Friday, January 18, 2008

FG Theology and Matthew 7:21-23 (Part 2)

Part two of Matt Waymeyer's article at Pulpit Magazine...:

"A Misguided Hermeneutical Approach

The second problem is that the FG view apparently sees John 6:40 as the interpretative key which unlocks the hidden meaning of Matthew 7:21. There is nothing in the immediate context which leads the interpreter to understand “the will of the Father” as faith in Christ, and only when this meaning is imported from John 6:40 does this interpretation emerge. But where does that leave the original hearers’ of the Sermon on the Mount? Without a copy of the Gospel of John in their hip pockets, they would be left completely in the dark, with the true meaning of Matthew 7:21 hidden from their eyes.

On top of that, even if the original hearers had possessed the Gospel of John, what would compel them to look to John 6:40 to discover the meaning of Matthew 7:21? FG teachers confidently state that the meaning of “the will of the Father” in Matthew 7:21 can be found in John 6:40, but how do they know that? The whole approach seems to betray a desire to preserve FG theology. Unfortunately, it does so at the expense of the clear meaning of Matthew 7:21-23.

A Complete Misunderstanding of John 6:40

Thirdly, the FG explanation completely misinterprets John 6:40. In other words, this interpretation not only ignores key details in the immediate context of passage under consideration, but it also uses John 6:40 to import into Matthew 7:21-23 meaning which is not even found in John 6:40! Put simply, the will of the Father in John 6:40 is not God’s will for mankind, but rather God’s will for His Son Jesus.

Consider the verse in its context. In John 6:38-40, Jesus says:

(38) For I have come down from heaven, not to do My own will, but the will of Him who sent Me. (39) This is the will of Him who sent Me, that of all that He has given Me I lose nothing, but raise it up on the last day. (40) For this is the will of My Father, that everyone who beholds the Son and believes in Him will have eternal life, and I Myself will raise him up on the last day.

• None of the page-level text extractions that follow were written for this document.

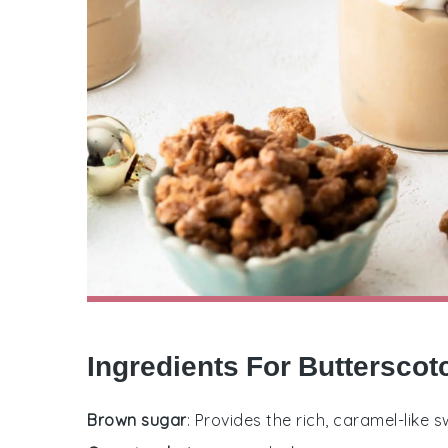
Ingredients For Butterscot
Brown sugar
: Provides the rich, caramel-like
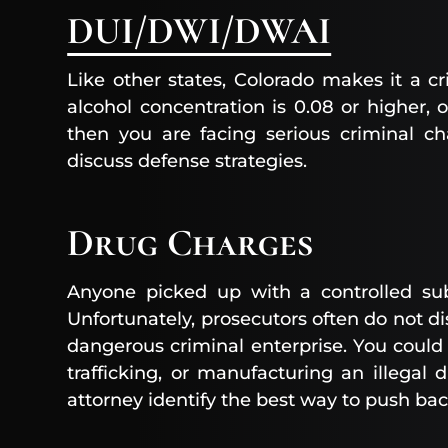
DUI/DWI/DWAI
Like other states, Colorado makes it a cr
alcohol concentration is 0.08 or higher, o
then you are facing serious criminal ch
discuss defense strategies.
Drug Charges
Anyone picked up with a controlled su
Unfortunately, prosecutors often do not 
dangerous criminal enterprise. You could
trafficking, or manufacturing an illegal 
attorney identify the best way to push ba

Verse 38 is simple enough: Jesus says He has come to do with the will of the Father. He follows this up in verse 39 by explaining what this will is: that He (that is Jesus) would lose none of those whom the Father has given to Him, but rather that He would raise up all of these believers on the last day. In verse 40, Jesus elaborates further on what He has said in verse 39 (indicated by the explanatory gar [“for”] at the beginning of v. 40) by again explaining the will of the Father for Jesus. The will of the Father, He says, is that all believers will have eternal life (the emphasis being not on the present possession of eternal life but on the future culmination of it). And who is going to make sure they have eternal life? Who is going to accomplish the Father’s will and guarantee this eternal life by raising believers up on the last day? Jesus! As He says at the end of verse 40: “I Myself will raise him up on the last day.” Jesus will indeed accomplish the will of Him who sent Him, and therein is the hope of the believer.

To summarize, the will of the Father in John 6:38-40 is not that people would believe—it is that those who do believe would have eternal life and that Jesus would guarantee this by raising them up on the last day. None whom the Father has given to the Son shall perish, because Jesus shall do the will of the Father. Therefore, to use John 6:40 to interpret Matthew 7:21 may seem to get FG off the hook, but it amounts to a careless handling of the Word of God. If FG teachers are determined to relieve the tension that exists between Matthew 7:21-23 and their theology, they will need to seek some other way to do it. My vote is that they jettison their theological system altogether."